Bild: Die Zivilgesellschaft funktioniert noch in England
Nur einen Monat nach seinem Wahlsieg sieht sich Großbritanniens
Labour-Premierminister Keir Starmer [1][mit den schwersten Unruhen im Land
seit über zehn Jahren] konfrontiert. Rechtsextreme Mobs ziehen im Norden
Englands durch die Straßen deklassierter Großstädte, liefern sich
Straßenschlachten mit der Polizei und attackieren Moscheen,
Flüchtlingshotels, Menschen mit dunkler Hautfarbe. Es gibt
Brandschatzungen, Plünderungen, Pogrome, Auseinandersetzungen mit
Gegendemonstranten.

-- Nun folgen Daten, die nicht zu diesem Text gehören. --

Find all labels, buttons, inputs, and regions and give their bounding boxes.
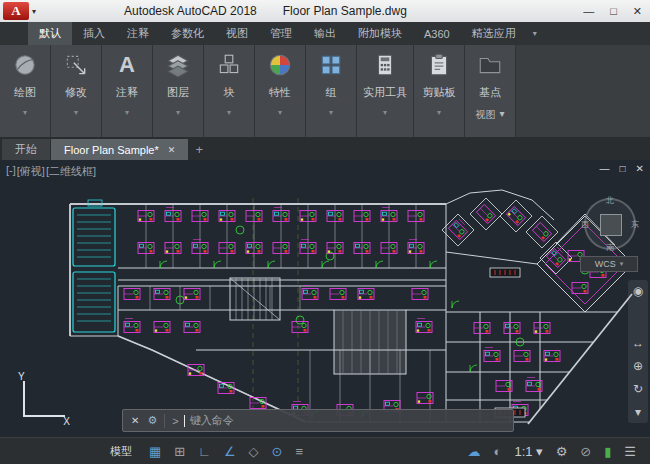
document-tab[interactable]: Floor Plan Sample* ✕ bbox=[51, 139, 188, 160]
properties-panel-label[interactable]: 特性 bbox=[255, 85, 305, 101]
modify-panel-label[interactable]: 修改 bbox=[51, 85, 101, 101]
utilities-panel-label[interactable]: 实用工具 bbox=[357, 85, 413, 101]
isometric-drafting-icon[interactable]: ◇ bbox=[249, 445, 259, 458]
ribbon-tab[interactable]: 注释 bbox=[116, 22, 160, 45]
command-close-icon[interactable]: ✕ bbox=[123, 415, 147, 426]
ribbon-tab[interactable]: A360 bbox=[413, 22, 461, 45]
ribbon-tab[interactable]: 输出 bbox=[303, 22, 347, 45]
zoom-icon[interactable]: ⊕ bbox=[633, 360, 643, 372]
compass-west-label: 西 bbox=[581, 219, 589, 230]
workspace-switching-icon[interactable]: ⚙ bbox=[556, 445, 568, 458]
snap-mode-icon[interactable]: ⊞ bbox=[174, 445, 185, 458]
modify-panel-button[interactable] bbox=[51, 45, 101, 85]
viewcube-top-face[interactable] bbox=[600, 214, 622, 236]
close-button[interactable]: ✕ bbox=[633, 5, 642, 18]
ribbon-panel-clipboard: 剪贴板 ▾ bbox=[414, 45, 465, 137]
ribbon-tab[interactable]: 参数化 bbox=[160, 22, 215, 45]
ribbon-tab-label: 默认 bbox=[39, 26, 61, 41]
ucs-x-label: X bbox=[63, 416, 70, 427]
annotation-visibility-icon[interactable]: ◐ bbox=[494, 445, 502, 458]
annotate-panel-label[interactable]: 注释 bbox=[102, 85, 152, 101]
block-panel-button[interactable] bbox=[204, 45, 254, 85]
window-title: Autodesk AutoCAD 2018 Floor Plan Sample.… bbox=[124, 0, 407, 22]
properties-panel-expander[interactable]: ▾ bbox=[255, 101, 305, 137]
block-panel-label[interactable]: 块 bbox=[204, 85, 254, 101]
clipboard-icon bbox=[426, 52, 452, 78]
document-tab-close-icon[interactable]: ✕ bbox=[168, 145, 176, 155]
navigation-wheel-icon[interactable]: ◉ bbox=[633, 285, 643, 297]
object-snap-icon[interactable]: ⊙ bbox=[272, 445, 283, 458]
command-input[interactable]: 键入命令 bbox=[190, 413, 234, 428]
clipboard-panel-button[interactable] bbox=[414, 45, 464, 85]
ucs-y-label: Y bbox=[18, 371, 25, 382]
orbit-icon[interactable]: ↻ bbox=[633, 383, 643, 395]
ribbon-tab[interactable]: 视图 bbox=[215, 22, 259, 45]
ribbon-tab[interactable]: 默认 bbox=[28, 22, 72, 45]
viewport-window-controls: — □ ✕ bbox=[600, 163, 644, 174]
block-panel-expander[interactable]: ▾ bbox=[204, 101, 254, 137]
properties-panel-button[interactable] bbox=[255, 45, 305, 85]
a360-icon[interactable]: ☁ bbox=[468, 445, 481, 458]
hardware-acceleration-icon[interactable]: ▮ bbox=[604, 445, 611, 458]
ribbon-tab[interactable]: 精选应用 bbox=[461, 22, 527, 45]
grid-display-icon[interactable]: ▦ bbox=[149, 445, 161, 458]
minimize-button[interactable]: — bbox=[583, 5, 594, 17]
view-dropdown-button[interactable]: 视图 ▾ bbox=[465, 101, 515, 137]
viewcube[interactable]: 北 南 西 东 bbox=[584, 198, 636, 250]
annotation-scale-button[interactable]: 1:1 ▾ bbox=[514, 445, 542, 458]
ribbon-tab[interactable]: 插入 bbox=[72, 22, 116, 45]
basepoint-panel-label[interactable]: 基点 bbox=[465, 85, 515, 101]
app-menu-caret-icon[interactable]: ▾ bbox=[32, 7, 36, 16]
pan-icon[interactable]: ↔ bbox=[632, 337, 644, 349]
start-tab[interactable]: 开始 bbox=[2, 139, 50, 160]
new-tab-button[interactable]: + bbox=[189, 139, 209, 160]
utilities-panel-expander[interactable]: ▾ bbox=[357, 101, 413, 137]
ucs-icon: Y X bbox=[10, 375, 66, 425]
model-space-button[interactable]: 模型 bbox=[106, 444, 136, 459]
navbar-menu-icon[interactable]: ▾ bbox=[635, 406, 641, 418]
groups-panel-button[interactable] bbox=[306, 45, 356, 85]
app-logo-button[interactable]: A bbox=[3, 2, 29, 20]
draw-panel-button[interactable] bbox=[0, 45, 50, 85]
customization-menu-icon[interactable]: ☰ bbox=[624, 445, 636, 458]
maximize-button[interactable]: □ bbox=[610, 5, 617, 17]
clipboard-panel-expander[interactable]: ▾ bbox=[414, 101, 464, 137]
draw-panel-label[interactable]: 绘图 bbox=[0, 85, 50, 101]
layers-panel-label[interactable]: 图层 bbox=[153, 85, 203, 101]
ribbon-collapse-icon[interactable]: ▾ bbox=[533, 29, 537, 38]
viewport-controls-toggle[interactable]: [-] bbox=[6, 164, 16, 179]
ucs-y-axis bbox=[23, 381, 25, 417]
annotate-panel-button[interactable]: A bbox=[102, 45, 152, 85]
viewport-view-toggle[interactable]: [俯视] bbox=[17, 164, 45, 179]
ortho-mode-icon[interactable]: ∟ bbox=[198, 445, 211, 458]
lineweight-icon[interactable]: ≡ bbox=[296, 445, 304, 458]
basepoint-panel-button[interactable] bbox=[465, 45, 515, 85]
modify-panel-expander[interactable]: ▾ bbox=[51, 101, 101, 137]
wcs-dropdown[interactable]: WCS ▾ bbox=[580, 256, 638, 272]
viewport-maximize-button[interactable]: □ bbox=[620, 163, 626, 174]
utilities-panel-button[interactable] bbox=[357, 45, 413, 85]
groups-panel-expander[interactable]: ▾ bbox=[306, 101, 356, 137]
isolate-objects-icon[interactable]: ⊘ bbox=[580, 445, 591, 458]
command-line[interactable]: ✕ ⚙ > 键入命令 bbox=[122, 409, 514, 432]
viewport-style-toggle[interactable]: [二维线框] bbox=[46, 164, 96, 179]
groups-panel-label[interactable]: 组 bbox=[306, 85, 356, 101]
ribbon-tab-label: 视图 bbox=[226, 26, 248, 41]
layers-panel-expander[interactable]: ▾ bbox=[153, 101, 203, 137]
drawing-viewport[interactable]: [-] [俯视] [二维线框] — □ ✕ 北 南 西 东 WCS ▾ ◉↔⊕↻… bbox=[0, 160, 650, 437]
annotate-panel-expander[interactable]: ▾ bbox=[102, 101, 152, 137]
titlebar: A ▾ Autodesk AutoCAD 2018 Floor Plan Sam… bbox=[0, 0, 650, 22]
ribbon-panel-properties: 特性 ▾ bbox=[255, 45, 306, 137]
ribbon-panel-modify: 修改 ▾ bbox=[51, 45, 102, 137]
viewport-close-button[interactable]: ✕ bbox=[636, 163, 644, 174]
ribbon-tab[interactable]: 管理 bbox=[259, 22, 303, 45]
viewport-minimize-button[interactable]: — bbox=[600, 163, 610, 174]
ribbon-tab[interactable]: 附加模块 bbox=[347, 22, 413, 45]
layers-panel-button[interactable] bbox=[153, 45, 203, 85]
draw-panel-expander[interactable]: ▾ bbox=[0, 101, 50, 137]
polar-tracking-icon[interactable]: ∠ bbox=[224, 445, 236, 458]
command-customize-icon[interactable]: ⚙ bbox=[147, 414, 157, 427]
autocad-window: A ▾ Autodesk AutoCAD 2018 Floor Plan Sam… bbox=[0, 0, 650, 464]
view-dropdown-caret-icon: ▾ bbox=[499, 108, 504, 119]
clipboard-panel-label[interactable]: 剪贴板 bbox=[414, 85, 464, 101]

Ein Hauch von Bürgerkrieg hängt in der Luft, und die
Politik scheint ratlos.
Schon vor den Wahlen vom 4. Juli manifestierte sich das Scheitern der
britischen Konservativen nach vierzehn Jahren an der Macht in einem
Auftrumpfen der extremen Rechten, auf das die etablierte Politik völlig
unvorbereitet schien. Rechtspopulistenführer Nigel Farage war mit seiner
Partei Reform UK in den abgehängten Regionen die einzige Kraft, die
nennenswert zulegte. Die Tories verloren die Arbeiterstimmen, die ihnen
dort 2019 mit dem Versprechen des Brexit zugeflogen waren – aber die
Stimmen wanderten nicht zu Labour, sondern nach rechts. Und dort wird
seitdem weiter mobilisiert. Farage hat ehrgeizige Ziele; die radikalen
Rechten wittern Morgenluft.
Die neue rechte Propaganda fällt auf fruchtbaren Boden. [2][Dass am Montag
vor einer Woche ein 17-Jähriger aus einer Flüchtlingsfamilie drei Mädchen
auf einer Tanzveranstaltung erstechen konnte], war eine Steilvorlage. Mehr
Bereitschaftspolizei soll jetzt Krawalle bändigen – gegen die zunehmende
Messerkriminalität aber gibt es keine Sondermaßnahmen. Den rechten
Gewalttätern winken Schnellverfahren vor Sondergerichten – aber eine
Beschleunigung von Asylverfahren, damit Flüchtlinge nicht jahrelang auf
Staatskosten untergebracht sind, fehlt.
## Dem Mob die Stirn bieten
Harte Strafen gegen Randalierer sind angekündigt – aber im Herbst will die
Regierung Tausende Straftäter vorzeitig entlassen, weil die Gefängnisse
voll sind. Die erste sozialpolitische Maßnahme der Labour-Regierung war
übrigens die Abschaffung der allgemeinen Heizkostenbeihilfe für
Rentnerinnen und Rentner, einer der wenigen bedingungslosen Zuschüsse für
die Generation der Opfer der Deindustrialisierung – ein völlig
überflüssiges Eigentor. Starmers Umfragewerte sind bereits im Sinkflug.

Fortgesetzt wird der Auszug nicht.